If you went with the fourth option, you would just need to find an interesting group of imported humans in Forgotten Realms, and then use Io's Blood Islands as their original homeworld. That would allow you to use the same human gods and the same origin story, but cut off the future story that "present day" Forgotten Realms products use (as that has not happened yet).
What if you used Egyptian ideas from
Legends & Lore (and other sources) to build a continent based on FR's Mulhorandi stuff, and said that one day in the future a dragon would "do a deal" with someone from Forgotten Realms, to get these some or all of these humans teleported off of their planet.
Coronoides wrote: ↑Wed Apr 04, 2018 11:07 am
The dragon civilisation might be a surviving enclave from the 'Dawn Age', does that make sense?
I know there's lots of magic, lost lore of the ancients and all that, but are there other technological or cultural cues that make the Arcane Age look and feel like the past of a D&D world?
Netheril is actually a time when the humans learned magic from the elves and started learning spells so powerful that they could damage the world.
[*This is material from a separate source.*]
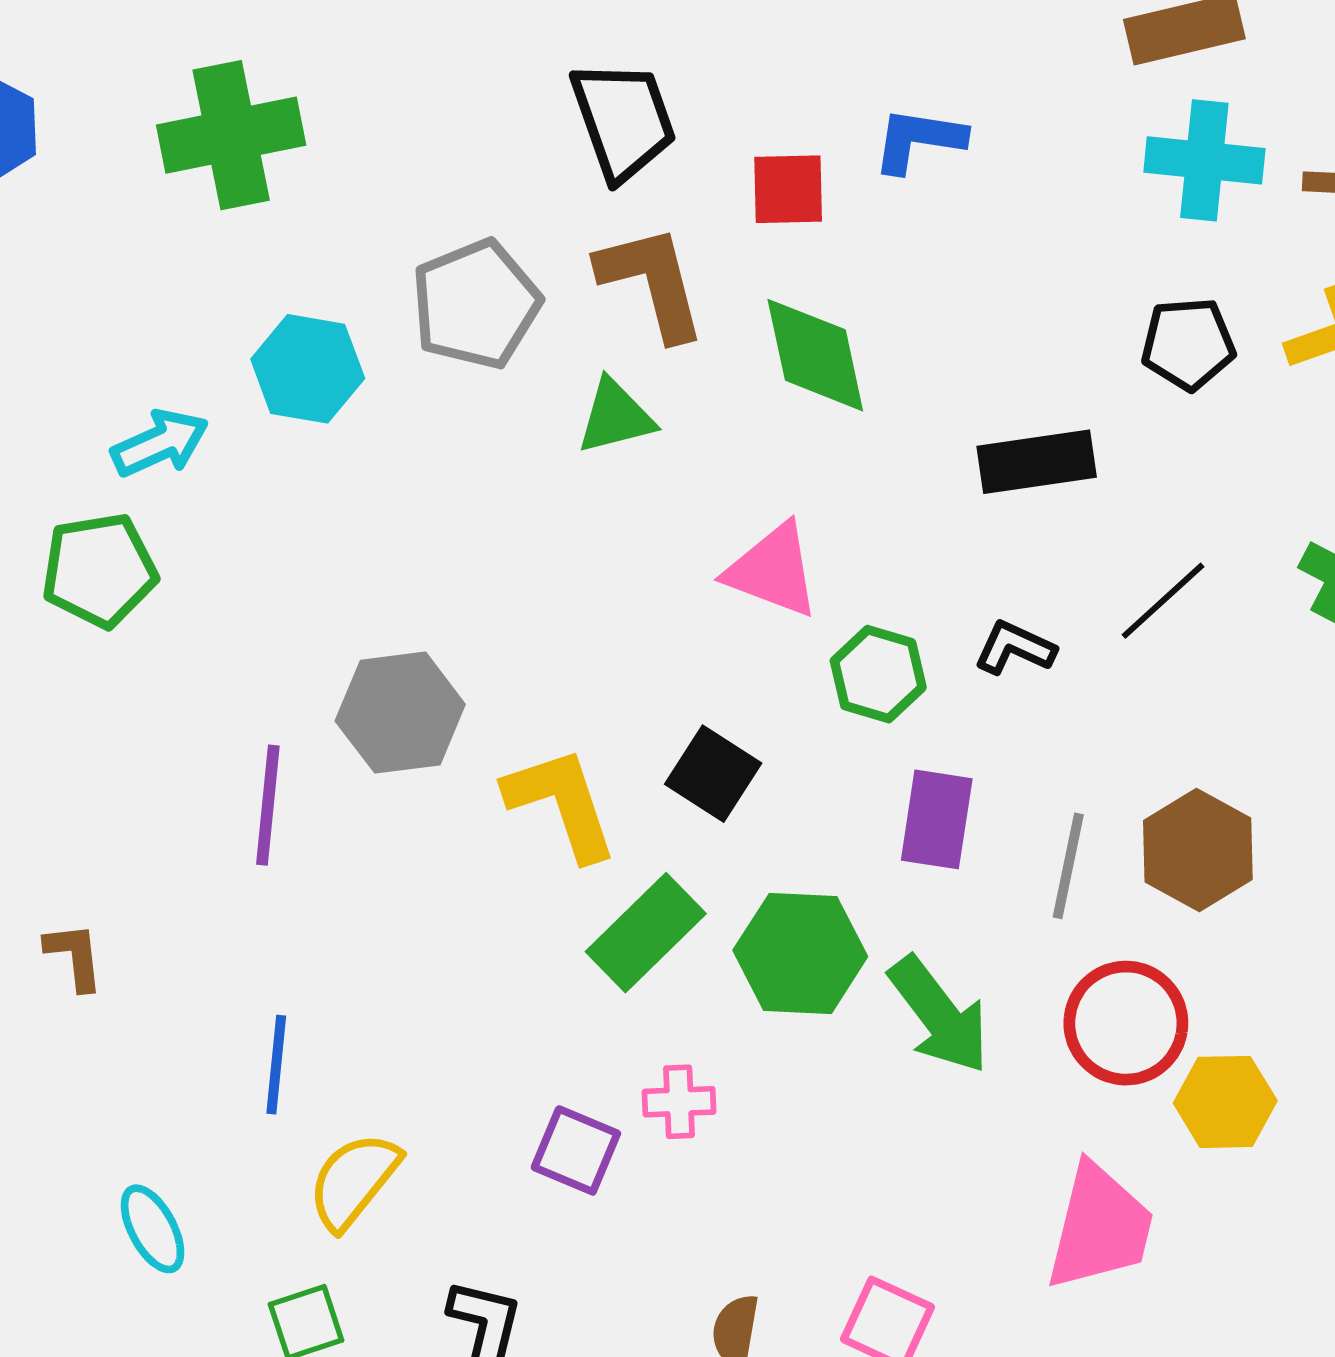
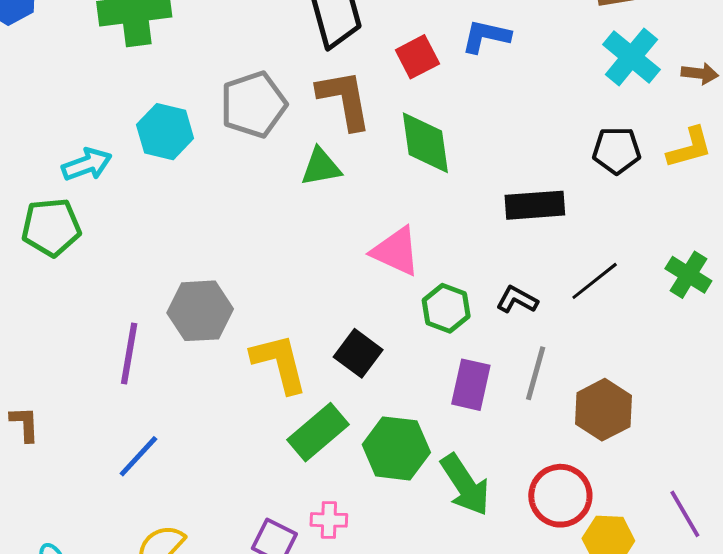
cyan cross: (1204, 160) -> (631, 57), turned 30
red square: (788, 189) -> (417, 57), turned -30
gray line: (1068, 866) -> (536, 373), moved
blue line: (276, 1065) -> (138, 456), moved, turned 33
At the end of the Netherese Empire, magic (in Realmspace) was actually changed so that some of the more powerful spells would no longer be available.
There are similar things in other settings with Dragonlance having a Kingpriest who tried to steal power from the gods and Greyhawk having a couple of nations destroy each other with magic (including something called the Rain of Colourless Fire).
If you go back to the time before the Arcane Age product line, the Netherese actually started off a lot less powerful. So you could look at their origins, make them more primative and have them as a civilisation that had just started to discover magic that would allow them to challenge dragons.
Grand History of the Realms might be able to give you some
other long lost empires that you could reboot and use.